_PROBLEM TO SOLVE_.
Among the records below, find the line with "(586) 755-1146" and the line with "Mobile Phone Providers". Set down both and every line between, exactly and with no pictures, but nothing else.

· · · · · · ·

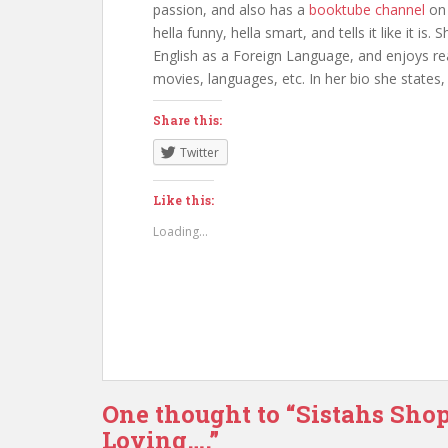
passion, and also has a
booktube channel
on
hella funny, hella smart, and tells it like it i
English as a Foreign Language, and enjoys rea
movies, languages, etc. In her bio she states, “If
Share this:
Twitter
Like this:
Loading...
One thought to “Sistahs Sho
Loving….”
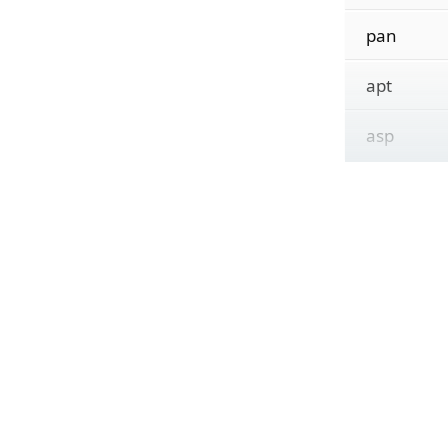
pan
apt
asp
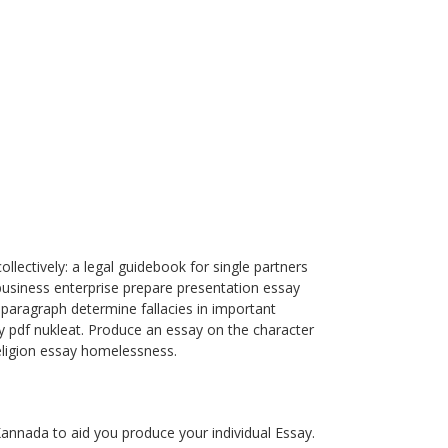
llectively: a legal guidebook for single partners
business enterprise prepare presentation essay
 paragraph determine fallacies in important
ay pdf nukleat. Produce an essay on the character
eligion essay homelessness.
annada to aid you produce your individual Essay.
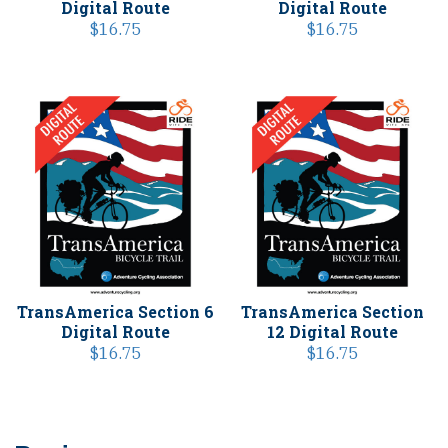
Digital Route
Digital Route
$
16.75
$
16.75
TransAmerica Section 6
TransAmerica Section
Digital Route
12 Digital Route
$
16.75
$
16.75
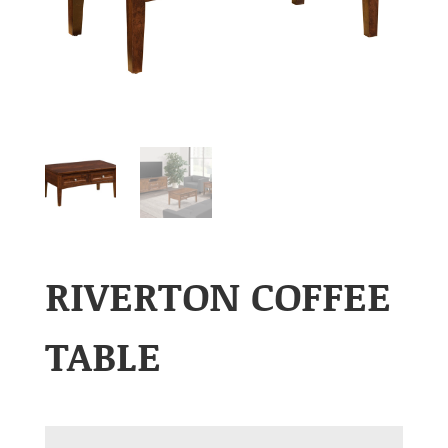
RIVERTON COFFEE
TABLE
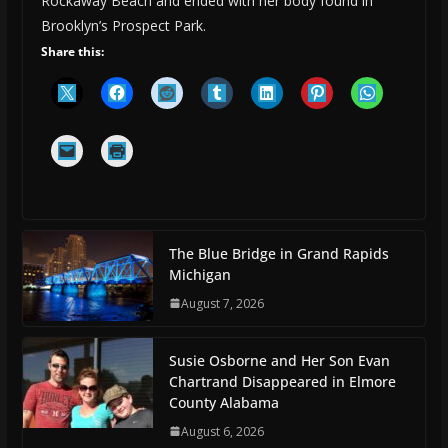
Rockaway Beach and ended with her body found in
Brooklyn’s Prospect Park.
Share this:
The Blue Bridge in Grand Rapids
Michigan
August 7, 2026
Susie Osborne and Her Son Evan
Chartrand Disappeared in Elmore
County Alabama
August 6, 2026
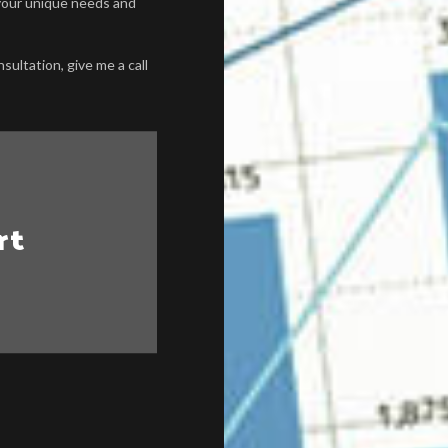
o your unique needs and
sultation, give me a call
rt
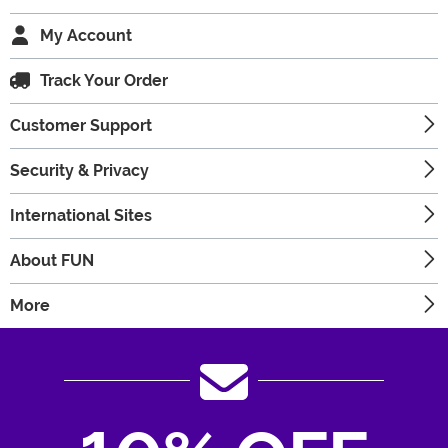
My Account
Track Your Order
Customer Support
Security & Privacy
International Sites
About FUN
More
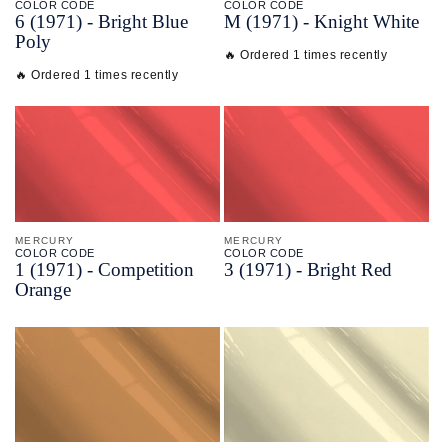
COLOR CODE
COLOR CODE
6
(1971) -
Bright Blue
M
(1971) -
Knight White
Poly
🔥 Ordered 1 times recently
🔥 Ordered 1 times recently
MERCURY
MERCURY
COLOR CODE
COLOR CODE
1
(1971) -
Competition
3
(1971) -
Bright Red
Orange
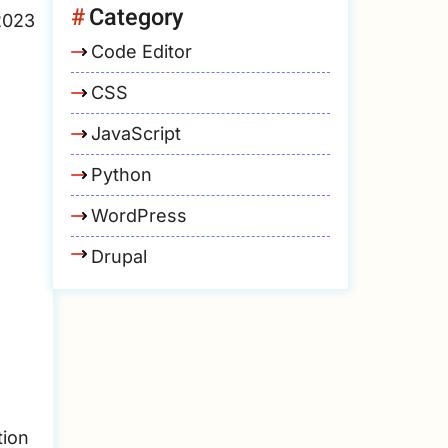
Category
2023
Code Editor
CSS
JavaScript
Python
WordPress
Drupal
tion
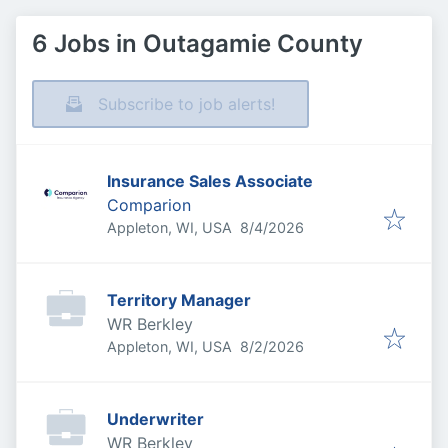
6 Jobs in Outagamie County
Subscribe to job alerts!
Insurance Sales Associate
Comparion
Published
:
Appleton, WI, USA
8/4/2026
Territory Manager
WR Berkley
Published
:
Appleton, WI, USA
8/2/2026
Underwriter
WR Berkley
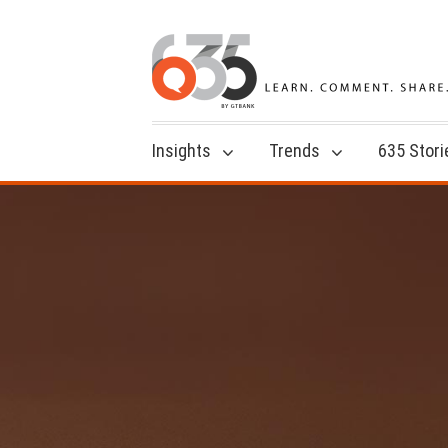
Insights
Trends
635 Stori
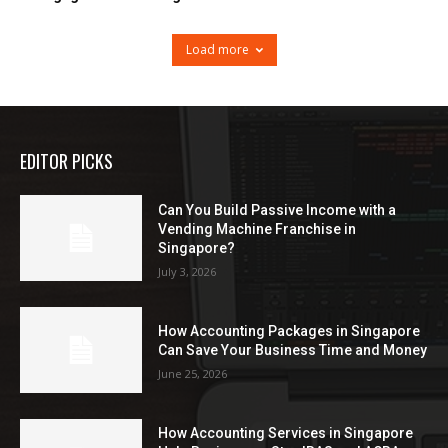
Load more
EDITOR PICKS
Can You Build Passive Income with a
Vending Machine Franchise in
Singapore?
July 3, 2026
How Accounting Packages in Singapore
Can Save Your Business Time and Money
June 25, 2026
How Accounting Services in Singapore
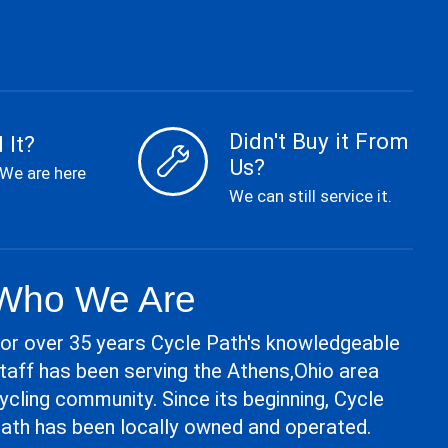
Didn't Buy it From
 It?
Us?
 We are here
We can still service it.
Who We Are
or over 35 years Cycle Path's knowledgeable
taff has been serving the Athens,Ohio area
ycling community. Since its beginning, Cycle
ath has been locally owned and operated.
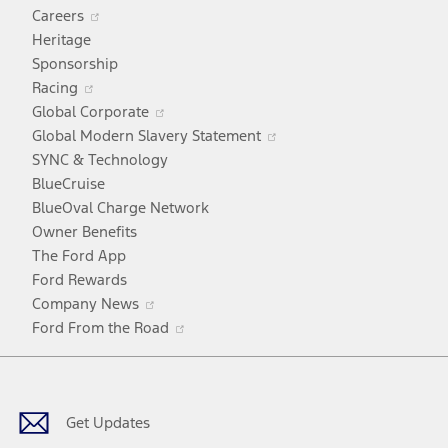
Opens
Careers
in
Heritage
a
Sponsorship
Opens
new
Racing
in
window
Opens
Global Corporate
a
in
Opens
Global Modern Slavery Statement
new
a
in
SYNC & Technology
window
new
a
BlueCruise
window
new
BlueOval Charge Network
window
Owner Benefits
The Ford App
Ford Rewards
Opens
Company News
in
Opens
Ford From the Road
a
in
Facebook
X
Youtube
Instagram
TikTok
new
a
window
new
window
Get Updates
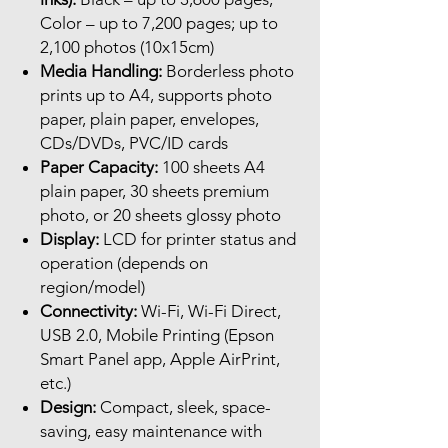
Color – up to 7,200 pages; up to
2,100 photos (10x15cm)
Media Handling:
Borderless photo
prints up to A4, supports photo
paper, plain paper, envelopes,
CDs/DVDs, PVC/ID cards
Paper Capacity:
100 sheets A4
plain paper, 30 sheets premium
photo, or 20 sheets glossy photo
Display:
LCD for printer status and
operation (depends on
region/model)
Connectivity:
Wi-Fi, Wi-Fi Direct,
USB 2.0, Mobile Printing (Epson
Smart Panel app, Apple AirPrint,
etc.)
Design:
Compact, sleek, space-
saving, easy maintenance with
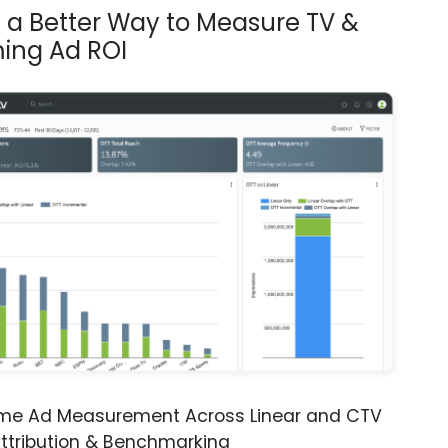
s a Better Way to Measure TV &
ing Ad ROI
ime Ad Measurement Across Linear and CTV
ttribution & Benchmarking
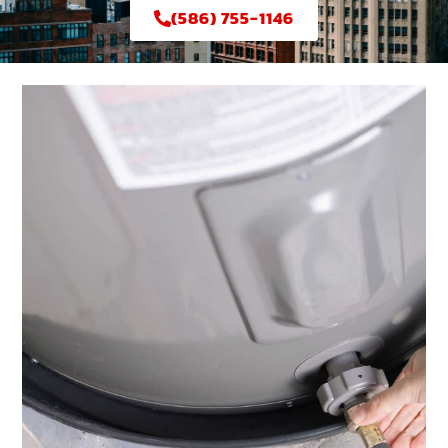
(586) 755-1146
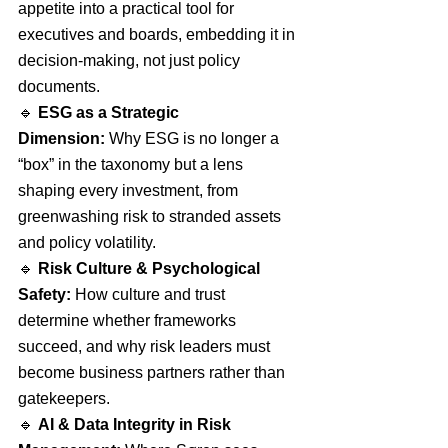
appetite into a practical tool for 
executives and boards, embedding it in 
decision-making, not just policy 
documents.
🔹 
ESG as a Strategic 
Dimension:
 Why ESG is no longer a 
“box” in the taxonomy but a lens 
shaping every investment, from 
greenwashing risk to stranded assets 
and policy volatility.
🔹 
Risk Culture & Psychological 
Safety:
 How culture and trust 
determine whether frameworks 
succeed, and why risk leaders must 
become business partners rather than 
gatekeepers.
🔹 
AI & Data Integrity in Risk 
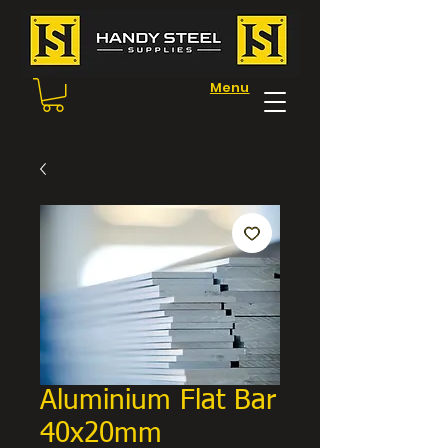
Menu
Aluminium Flat Bar
40x20mm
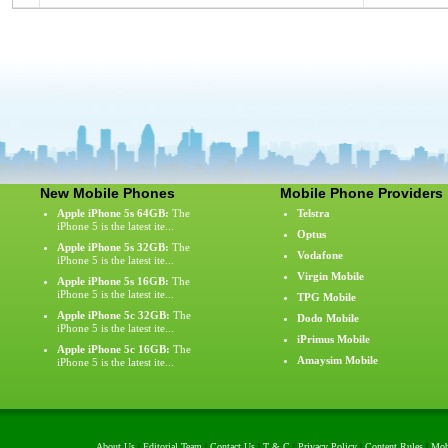
New Mobile Phones
Mobile Phone Providers
Apple iPhone 5s 64GB:
The
Telstra
iPhone 5 is the latest ite...
Optus
Apple iPhone 5s 32GB:
The
Vodafone
iPhone 5 is the latest ite...
Virgin Mobile
Apple iPhone 5s 16GB:
The
iPhone 5 is the latest ite...
TPG Mobile
Apple iPhone 5c 32GB:
The
Dodo Mobile
iPhone 5 is the latest ite...
iPrimus Mobile
Apple iPhone 5c 16GB:
The
Amaysim Mobile
iPhone 5 is the latest ite...
About Us
|
Editorial Team
|
Contact Us
|
T & C
|
Privacy Policy
|
Content Rules
|
Mob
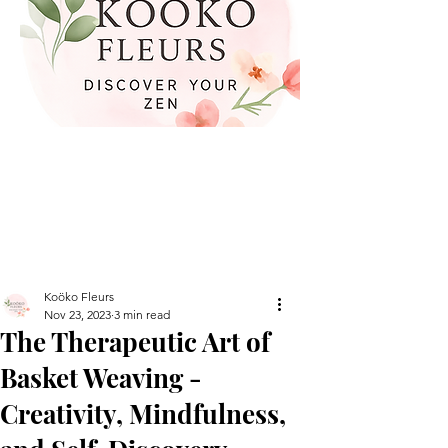
Koöko Fleurs
Nov 23, 2023
3 min read
The Therapeutic Art of
Basket Weaving -
Creativity, Mindfulness,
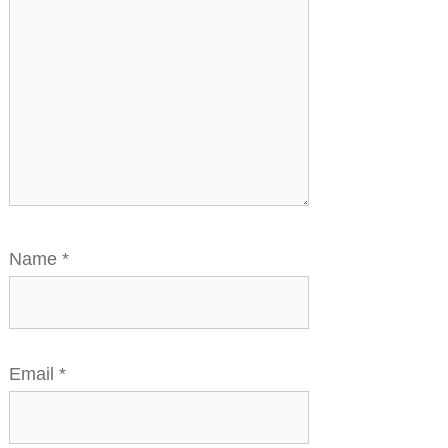
Name
*
Email
*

· · · · · · ·

_RESPONSE BOX_.
(586) 755-1146
appetite into a practical tool for 
executives and boards, embedding it in 
decision-making, not just policy 
documents.
🔹 
ESG as a Strategic 
Dimension:
 Why ESG is no longer a 
“box” in the taxonomy but a lens 
shaping every investment, from 
greenwashing risk to stranded assets 
and policy volatility.
🔹 
Risk Culture & Psychological 
Safety:
 How culture and trust 
determine whether frameworks 
succeed, and why risk leaders must 
become business partners rather than 
gatekeepers.
🔹 
AI & Data Integrity in Risk 
Menu
Aluminium Flat Bar
40x20mm
New Mobile Phones
Mobile Phone Providers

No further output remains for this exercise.